The report also blames past events for the company's present misfortune. The loss of Vicki Dunn and Nicky Sargent, who left Molinare in 1998 to open The Farm, was cited as one problem, as was the loss of several channel transmission contracts and the ubiquitous desktop editing revolution.
The facility's lease on its premises in Soho will expire in 2006. The report states that even if "the facility survives its six-month probation, this may provide a natural opportunity to wind the company up".
TV Corp has reacted angrily to the findings, with Foulser commenting that "anybody who wants to write stuff like that should take a walk round the place now. Mark [Foligno] needs to be given a chance to succeed without reading every 10 minutes that we're going to close the place. He and Steve Milne have really revved the place up and they're doing terrifically. And Visions made a lot of money last year. Where are we going to find that£1.7m profit? It's silly to think we'd get rid of it."
Franklin also predicts that several post facilities will need to close in order for the rest of the sector to survive. "I think the industry would benefit from the closure of several post houses," he said. "Molinare alone would free up around£5m of work for others. Post-production needs a very severe shake-out and I would advise investors to steer clear of it at the moment."

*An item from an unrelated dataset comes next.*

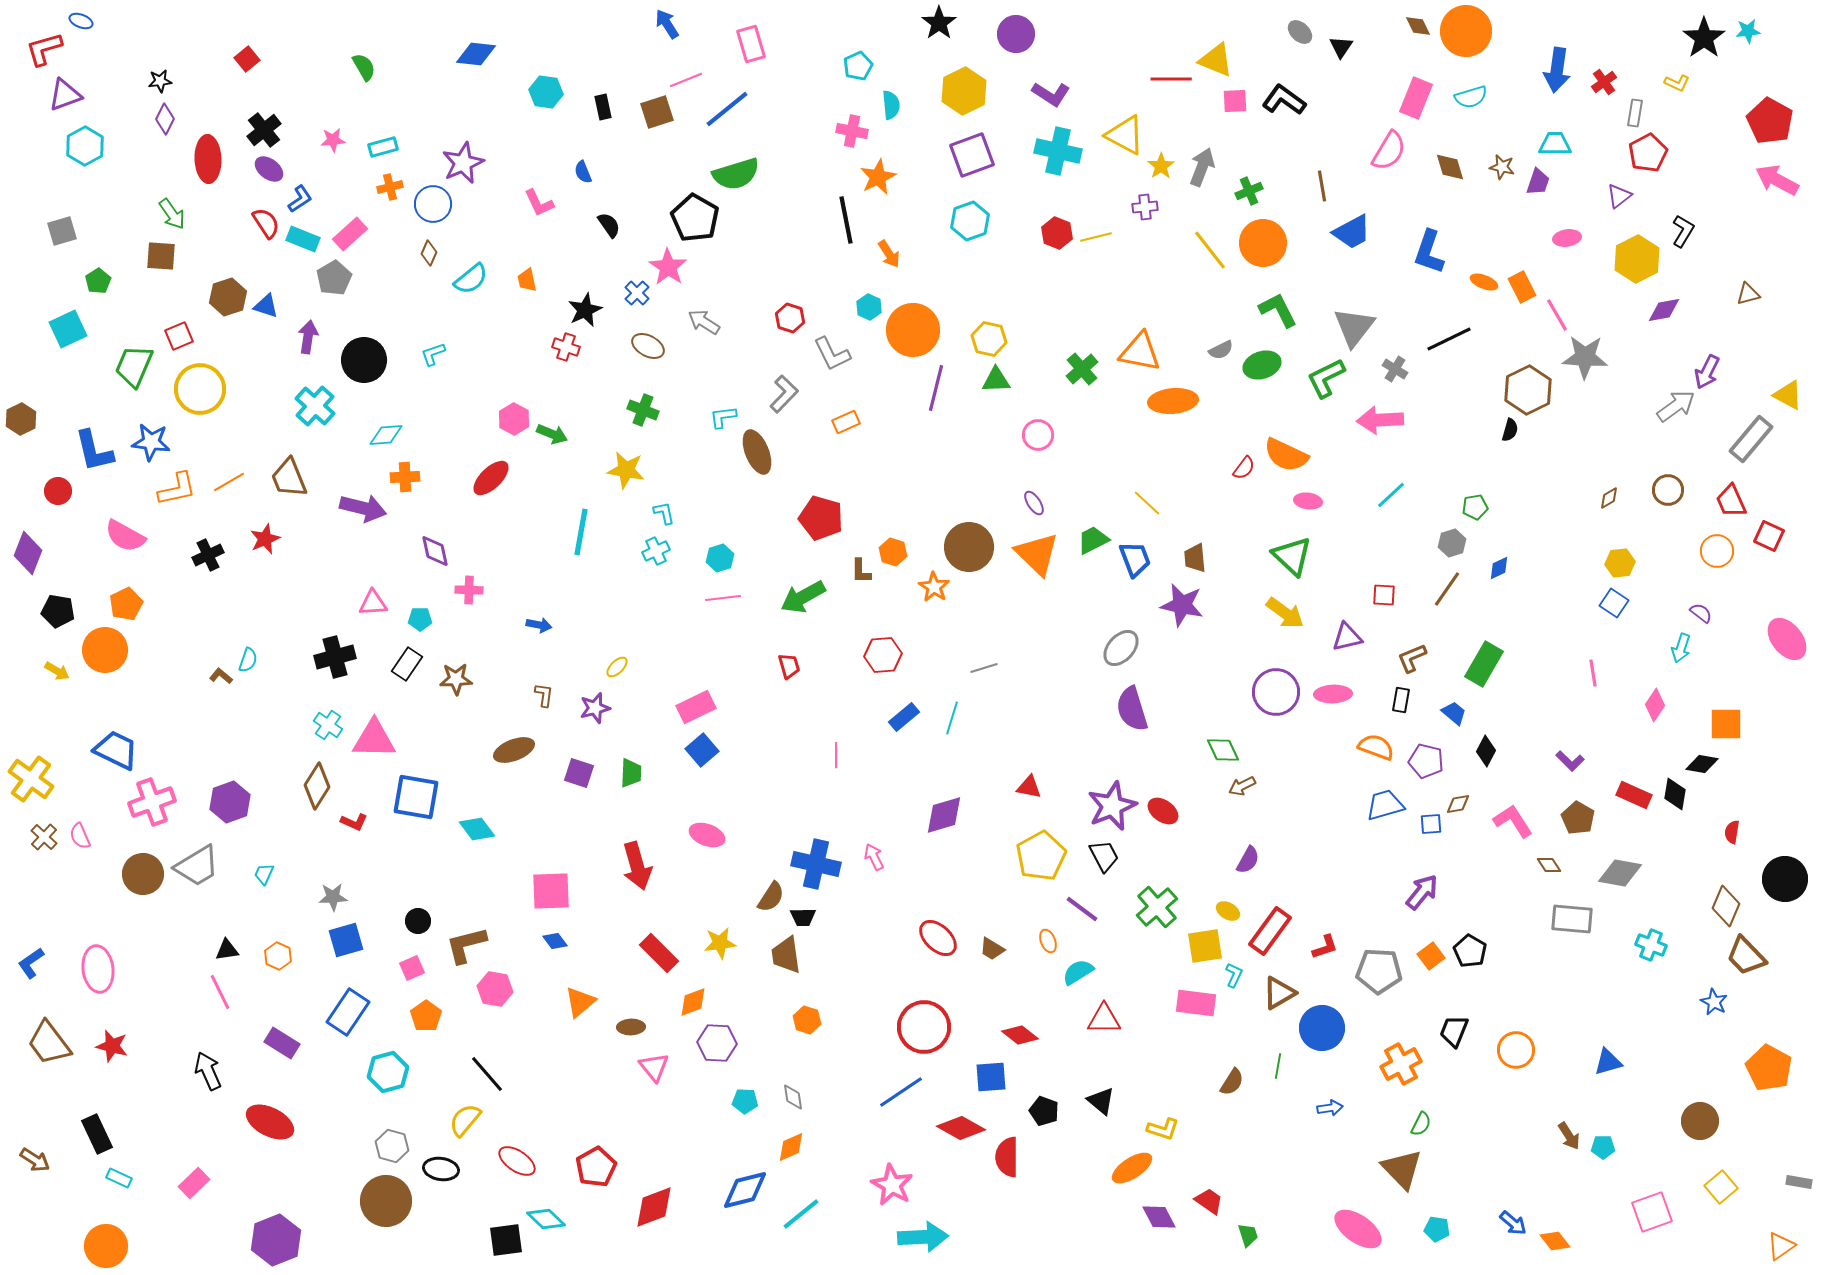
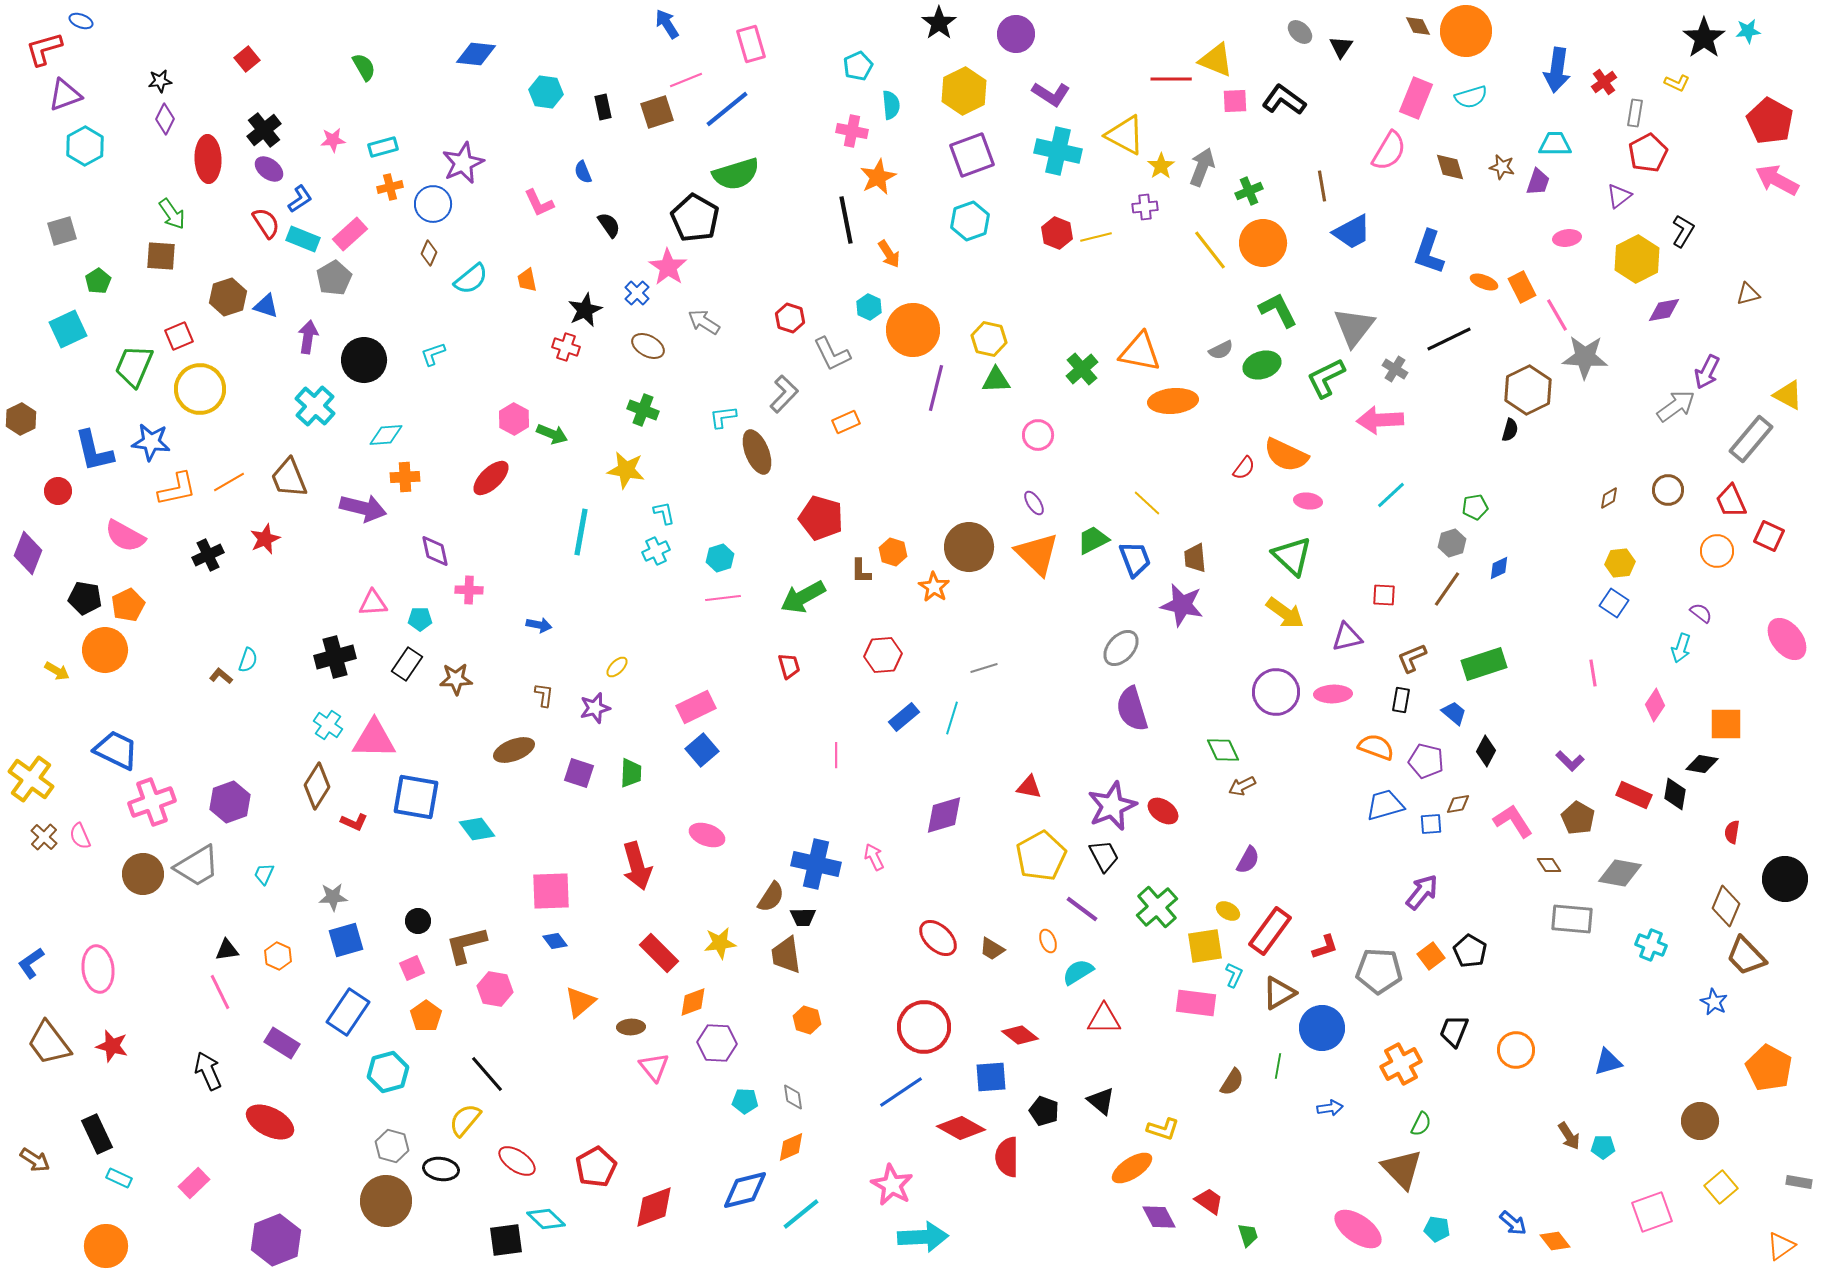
orange pentagon at (126, 604): moved 2 px right, 1 px down
black pentagon at (58, 611): moved 27 px right, 13 px up
green rectangle at (1484, 664): rotated 42 degrees clockwise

A third TV Corp spokesperson said he felt the report was "the interpretation of a particular analyst that we do not necessarily agree with. We have no plans to get rid of Molinare or Visions." The sector report was based on information gathered earlier this year.
Bridgewell Securities is a research-based institutional stockbroking business focused on mid and small-cap companies.
Molinare is one of the UK's longest serving post companies. Established in 1973, initially as a sound recording studio over a photographer's shop in Bond Street, it is currently based in Foubert's Place.
Credits include Fighting the Warfor the BBC and work for TV Corp companies - including Robot Warsfor Mentorn - and other producers and broadcasters.